We zien dus eerst den grooten man zwichten voor de commissarissen, van wien vooral De Wilde zeer bazig optreedt, dan zien we hem wel brutaal maar toch klein tegenover zijn medeplichtige en eindelijk, als hij Menke in tegenwoordigheid der teruggekeerde commissarissen zijn ontslag moet geven en gestreng toespreken, neemt De Wilde hem het woord af, om in zijn plaats den schuldige met harde woorden te tuchtigen.

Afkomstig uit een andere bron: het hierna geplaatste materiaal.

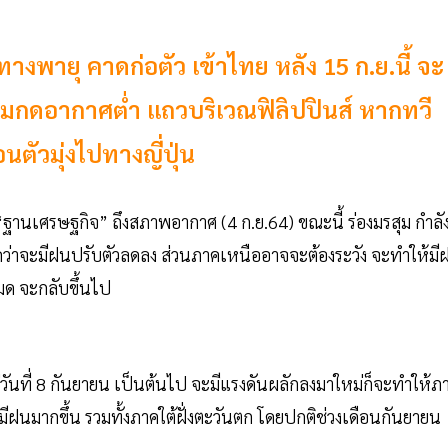
ทางพายุ คาดก่อตัว เข้าไทย หลัง 15 ก.ย.นี้ จะ
วามกดอากาศต่ำ แถวบริเวณฟิลิปปินส์ หากทวี
นตัวมุ่งไปทางญี่ปุ่น
ฐานเศรษฐกิจ” ถึงสภาพอากาศ (4 ก.ย.64) ขณะนี้ ร่องมรสุม กำลั
ดว่าจะมีฝนปรับตัวลดลง ส่วนภาคเหนืออาจจะต้องระวัง จะทำให้มี
ด จะกลับขึ้นไป
ต่วันที่ 8 กันยายน เป็นต้นไป จะมีแรงดันผลักลงมาใหม่ก็จะทำให้ภ
มีฝนมากขึ้น รวมทั้งภาคใต้ฝั่งตะวันตก โดยปกติช่วงเดือนกันยายน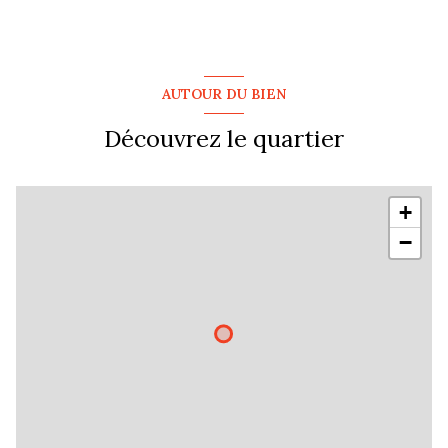
1 niveau(x)
AUTOUR DU BIEN
terrasse
Découvrez le quartier
arboré
piscinable
+
−
visiophone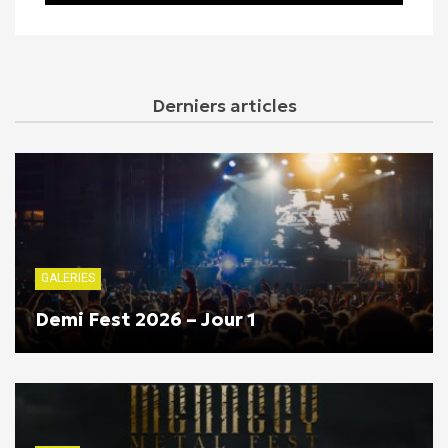
Derniers articles
GALERIES
Demi Fest 2026 – Jour 1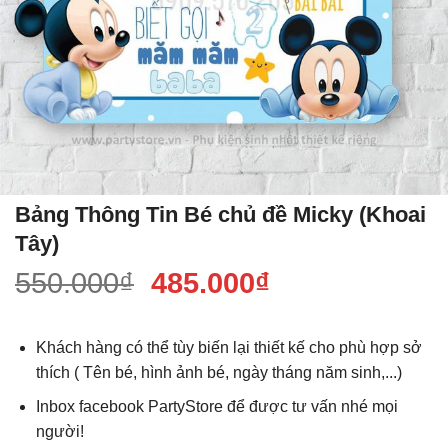
Bảng Thông Tin Bé chủ đề Micky (Khoai
Tây)
Giá
Giá
550.000
₫
485.000
₫
gốc
hiện
là:
tại
Khách hàng có thể tùy biến lại thiết kế cho phù hợp sở
550.000₫.
là:
thích ( Tên bé, hình ảnh bé, ngày tháng năm sinh,...)
485.000₫.
Inbox facebook PartyStore để được tư vấn nhé mọi
người!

Wij begrijpen dat er iets stuitends in is voor Van Essen om zijn medeplichtige - van wien hij nog de valsche verklaring noodig heeft dat in de boeken der vennootschap geenerlei fraude voorkomt! - zoo kras zedemeesterend aan te pakken. Maar - Van Essen is eenmaal iemand die dagelijks comedie-speelt, die daarbij Menke verwittigt heeft wàt hem wacht, beider rol is dus vooraf aangewezen, - waarom dan nog scrupules op een oogenblik dat er voor verdenking van de zijde der commissarissen geen schijn van aanleiding mag bestaan, dat vòòr alles de naam der vennootschap hoog boven alle geknoei moet gehouden worden?
Het komt mij voor dat de schrijver zich hier de gelegenheid heeft laten ontsnappen om ons den uiterlijk ‘grooten’ Van Essen in zijn schijn-grootheid te laten zien.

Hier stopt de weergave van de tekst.